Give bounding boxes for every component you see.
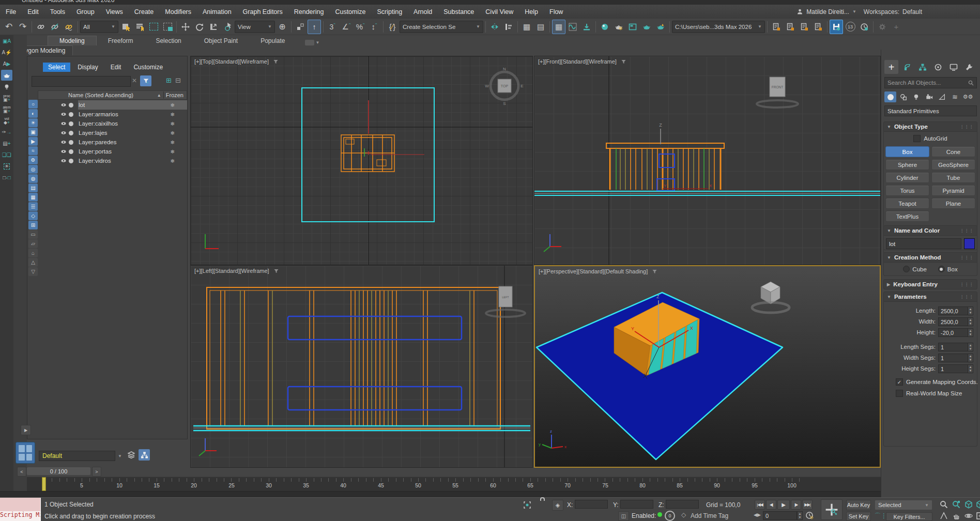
menu-arnold[interactable]: Arnold	[408, 5, 438, 19]
length-segs-spinner[interactable]: ▲▼	[968, 343, 973, 351]
lock-explorer-icon[interactable]	[156, 76, 163, 84]
collapse-all-icon[interactable]: ⊟	[175, 76, 181, 84]
filter-layers-icon[interactable]: ☰	[28, 202, 38, 211]
viewport-perspective-label[interactable]: [+][Perspective][Standard][Default Shadi…	[539, 268, 648, 274]
arnold-flash-icon[interactable]: A⚡	[1, 47, 12, 58]
object-type-cylinder-button[interactable]: Cylinder	[885, 172, 929, 183]
viewport-top-label[interactable]: [+][Top][Standard][Wireframe]	[194, 58, 269, 65]
viewport-front[interactable]: [+][Front][Standard][Wireframe]	[534, 56, 881, 265]
per-view-filter-icon[interactable]	[273, 59, 279, 65]
menu-rendering[interactable]: Rendering	[288, 5, 330, 19]
renderable-dot-icon[interactable]	[69, 159, 73, 163]
time-range-prev-button[interactable]: <	[17, 467, 26, 477]
menu-help[interactable]: Help	[519, 5, 544, 19]
menu-create[interactable]: Create	[129, 5, 160, 19]
render-iterative-button[interactable]	[654, 20, 667, 34]
maximize-viewport-toggle-icon[interactable]	[976, 512, 980, 520]
frozen-snowflake-icon[interactable]: ❄	[171, 121, 175, 127]
arnold-teapot-list-icon[interactable]: ▤+	[1, 138, 12, 149]
filter-xrefs-icon[interactable]: ▦	[28, 193, 38, 202]
object-type-geosphere-button[interactable]: GeoSphere	[931, 159, 975, 170]
per-view-filter-icon[interactable]	[621, 59, 626, 65]
ribbon-tab-freeform[interactable]: Freeform	[97, 36, 145, 45]
toggle-ribbon-button[interactable]: ▦	[552, 20, 565, 34]
timeline-ruler[interactable]: 0 5 10 15 20 25 30 35 40 45 50 55 60 65 …	[27, 477, 881, 492]
renderable-dot-icon[interactable]	[69, 149, 73, 154]
tab-modify[interactable]	[900, 60, 914, 74]
zoom-extents-all-icon[interactable]	[976, 500, 980, 509]
play-button[interactable]: ▶	[777, 500, 790, 510]
visibility-eye-icon[interactable]	[60, 139, 67, 145]
generate-mapping-checkbox[interactable]: ✓	[896, 378, 903, 386]
x-coordinate-field[interactable]	[575, 500, 608, 509]
object-color-swatch[interactable]	[964, 238, 975, 249]
tab-hierarchy[interactable]	[915, 60, 929, 74]
explorer-row-portas[interactable]: Layer:portas ❄	[38, 147, 187, 156]
height-segs-field[interactable]: 1	[938, 364, 968, 373]
width-segs-spinner[interactable]: ▲▼	[968, 354, 973, 362]
menu-customize[interactable]: Customize	[329, 5, 371, 19]
object-type-plane-button[interactable]: Plane	[931, 198, 975, 209]
renderable-dot-icon[interactable]	[69, 140, 73, 145]
undo-button[interactable]: ↶	[2, 20, 16, 34]
arnold-lights-select-icon[interactable]: ☀	[1, 161, 12, 172]
maxscript-listener-pink[interactable]	[0, 498, 41, 511]
filter-spacewarps-icon[interactable]: ≈	[28, 146, 38, 155]
visibility-eye-icon[interactable]	[60, 148, 67, 155]
expand-panel-arrow-button[interactable]: ▶	[21, 425, 31, 435]
zoom-icon[interactable]	[940, 500, 948, 509]
menu-scripting[interactable]: Scripting	[371, 5, 408, 19]
edit-named-selection-sets-button[interactable]: {∕}	[386, 20, 399, 34]
next-frame-button[interactable]: |▶	[791, 500, 801, 510]
length-segs-field[interactable]: 1	[938, 343, 968, 351]
explorer-search-input[interactable]	[32, 76, 131, 87]
object-type-sphere-button[interactable]: Sphere	[885, 159, 929, 170]
name-column-header[interactable]: Name (Sorted Ascending)	[68, 92, 133, 98]
current-frame-field[interactable]: 0	[763, 511, 797, 520]
field-of-view-icon[interactable]	[940, 512, 948, 520]
scene-script-new-button[interactable]	[770, 20, 783, 34]
layer-name[interactable]: Layer:caixilhos	[79, 120, 118, 127]
search-all-objects-input[interactable]: Search All Objects...	[884, 77, 977, 88]
object-type-teapot-button[interactable]: Teapot	[885, 198, 929, 209]
filter-cameras-icon[interactable]: ▣	[28, 128, 38, 136]
viewcube[interactable]: LEFT	[486, 286, 525, 317]
arnold-render-teapot-icon[interactable]	[1, 70, 12, 81]
ribbon-tab-modeling[interactable]: Modeling	[48, 36, 97, 45]
window-crossing-toggle-button[interactable]	[161, 20, 174, 34]
curve-editor-button[interactable]	[566, 20, 579, 34]
renderable-dot-icon[interactable]	[69, 103, 73, 108]
enabled-green-dot[interactable]	[657, 512, 662, 517]
layer-name[interactable]: Layer:armarios	[79, 111, 118, 117]
explorer-row-vidros[interactable]: Layer:vidros ❄	[38, 156, 187, 165]
go-to-end-button[interactable]: ▶▶|	[802, 500, 813, 510]
width-spinner[interactable]: ▲▼	[968, 317, 973, 326]
category-shapes-icon[interactable]	[897, 91, 909, 102]
visibility-eye-icon[interactable]	[60, 130, 67, 136]
visibility-eye-icon[interactable]	[60, 158, 67, 164]
render-production-button[interactable]	[640, 20, 653, 34]
object-type-rollout-header[interactable]: ▼Object Type⋮⋮⋮	[884, 122, 977, 132]
real-world-map-checkbox[interactable]	[896, 390, 903, 397]
time-configuration-icon[interactable]	[805, 511, 814, 519]
object-type-tube-button[interactable]: Tube	[931, 172, 975, 183]
save-file-button[interactable]	[830, 20, 843, 34]
select-and-scale-button[interactable]	[207, 20, 220, 34]
creation-method-rollout-header[interactable]: ▼Creation Method⋮⋮⋮	[884, 253, 977, 263]
menu-views[interactable]: Views	[100, 5, 129, 19]
material-editor-button[interactable]	[598, 20, 611, 34]
filter-misc-5-icon[interactable]: ▽	[28, 267, 38, 276]
select-and-link-button[interactable]	[34, 20, 48, 34]
ribbon-minimize-dropdown[interactable]: ▼	[305, 40, 320, 45]
frame-spinner[interactable]: ▲▼	[797, 511, 803, 520]
scene-script-save-button[interactable]	[798, 20, 811, 34]
parameters-rollout-header[interactable]: ▼Parameters⋮⋮⋮	[884, 292, 977, 302]
ribbon-tab-selection[interactable]: Selection	[144, 36, 192, 45]
filter-bones-icon[interactable]: ⚙	[28, 156, 38, 164]
filter-misc-2-icon[interactable]: ▱	[28, 239, 38, 248]
user-account-button[interactable]: Matilde Direiti... ▼	[797, 8, 856, 16]
workspace-dropdown[interactable]: Default	[902, 8, 980, 16]
viewport-layout-button[interactable]	[16, 442, 35, 464]
key-step-toggle[interactable]: ◀▶	[754, 512, 761, 517]
named-selection-sets-dropdown[interactable]: Create Selection Se▼	[400, 21, 483, 33]
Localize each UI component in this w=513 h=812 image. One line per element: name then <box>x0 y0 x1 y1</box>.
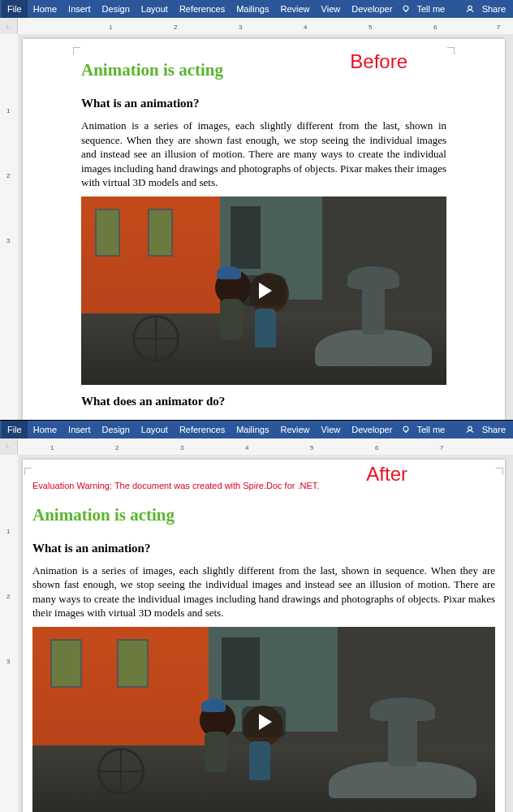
margin-marks <box>32 466 495 476</box>
tab-design[interactable]: Design <box>97 0 136 18</box>
ruler-mark: 6 <box>433 24 437 31</box>
tab-home[interactable]: Home <box>28 0 63 18</box>
tab-mailings[interactable]: Mailings <box>231 0 274 18</box>
share-button[interactable]: Share <box>476 0 511 18</box>
ruler-mark: 3 <box>180 444 183 451</box>
tab-developer[interactable]: Developer <box>346 0 398 18</box>
paragraph-what-is: Animation is a series of images, each sl… <box>32 564 495 620</box>
callout-after: After <box>366 463 407 486</box>
ruler-mark: 3 <box>6 658 10 665</box>
callout-before: Before <box>350 50 407 73</box>
tab-layout[interactable]: Layout <box>136 0 174 18</box>
ruler-mark: 3 <box>239 24 242 31</box>
tab-home[interactable]: Home <box>28 421 63 438</box>
embedded-video[interactable] <box>32 627 495 812</box>
ruler-mark: 4 <box>304 24 307 31</box>
tell-me[interactable]: Tell me <box>411 421 450 438</box>
ruler-mark: 2 <box>6 172 10 179</box>
ribbon: File Home Insert Design Layout Reference… <box>0 0 513 18</box>
tab-review[interactable]: Review <box>275 0 316 18</box>
play-button[interactable] <box>242 275 286 306</box>
editor-area: 1 2 3 Evaluation Warning: The document w… <box>0 455 513 812</box>
ruler-mark: 6 <box>375 444 378 451</box>
ruler-mark: 1 <box>109 24 112 31</box>
word-window-before: File Home Insert Design Layout Reference… <box>0 0 513 420</box>
ruler-mark: 7 <box>440 444 443 451</box>
ruler-mark: 3 <box>6 237 10 244</box>
svg-point-0 <box>403 6 408 11</box>
tab-view[interactable]: View <box>316 0 347 18</box>
horizontal-ruler[interactable]: ∟ 1 2 3 4 5 6 7 <box>0 438 513 455</box>
lightbulb-icon <box>401 4 411 14</box>
paragraph-what-is: Animation is a series of images, each sl… <box>81 119 446 190</box>
ruler-mark: 2 <box>174 24 177 31</box>
evaluation-warning: Evaluation Warning: The document was cre… <box>32 481 495 490</box>
heading-what-is: What is an animation? <box>81 97 446 110</box>
tab-file[interactable]: File <box>2 421 28 438</box>
share-button[interactable]: Share <box>476 421 511 438</box>
vertical-ruler[interactable]: 1 2 3 <box>0 455 18 812</box>
tab-developer[interactable]: Developer <box>346 421 398 438</box>
tab-file[interactable]: File <box>2 0 28 18</box>
share-icon <box>465 4 475 14</box>
tab-review[interactable]: Review <box>275 421 316 438</box>
svg-point-2 <box>403 426 408 431</box>
ruler-mark: 2 <box>115 444 119 451</box>
tab-view[interactable]: View <box>316 421 347 438</box>
svg-rect-1 <box>405 11 407 12</box>
vertical-ruler[interactable]: 1 2 3 <box>0 34 18 420</box>
ruler-corner: ∟ <box>0 438 18 455</box>
embedded-video[interactable] <box>81 197 446 385</box>
word-window-after: File Home Insert Design Layout Reference… <box>0 421 513 812</box>
ruler-mark: 7 <box>497 24 500 31</box>
doc-title: Animation is acting <box>32 505 495 525</box>
document-page[interactable]: Animation is acting What is an animation… <box>23 39 505 420</box>
editor-area: 1 2 3 Animation is acting What is an ani… <box>0 34 513 420</box>
tab-references[interactable]: References <box>174 421 231 438</box>
document-page[interactable]: Evaluation Warning: The document was cre… <box>23 460 505 812</box>
play-button[interactable] <box>242 706 286 737</box>
ruler-mark: 1 <box>6 107 10 114</box>
ruler-corner: ∟ <box>0 18 18 34</box>
ruler-mark: 1 <box>50 444 54 451</box>
play-icon <box>259 283 272 299</box>
tab-references[interactable]: References <box>174 0 231 18</box>
heading-what-is: What is an animation? <box>32 542 495 555</box>
ruler-mark: 2 <box>6 593 10 600</box>
ruler-mark: 5 <box>369 24 372 31</box>
play-icon <box>259 714 272 730</box>
tab-insert[interactable]: Insert <box>63 421 97 438</box>
tab-mailings[interactable]: Mailings <box>231 421 274 438</box>
ruler-mark: 4 <box>245 444 248 451</box>
horizontal-ruler[interactable]: ∟ 1 2 3 4 5 6 7 <box>0 18 513 34</box>
share-icon <box>465 425 475 434</box>
ruler-mark: 1 <box>6 528 10 535</box>
ribbon: File Home Insert Design Layout Reference… <box>0 421 513 438</box>
heading-animator: What does an animator do? <box>81 395 446 408</box>
tab-insert[interactable]: Insert <box>63 0 97 18</box>
tab-design[interactable]: Design <box>97 421 136 438</box>
lightbulb-icon <box>401 425 411 434</box>
ruler-mark: 5 <box>310 444 313 451</box>
tell-me[interactable]: Tell me <box>411 0 450 18</box>
svg-rect-3 <box>405 431 407 433</box>
tab-layout[interactable]: Layout <box>136 421 174 438</box>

****

Try it: Your reply must be one number, namely the count of lines above that hold the string "length".

Written solution: 2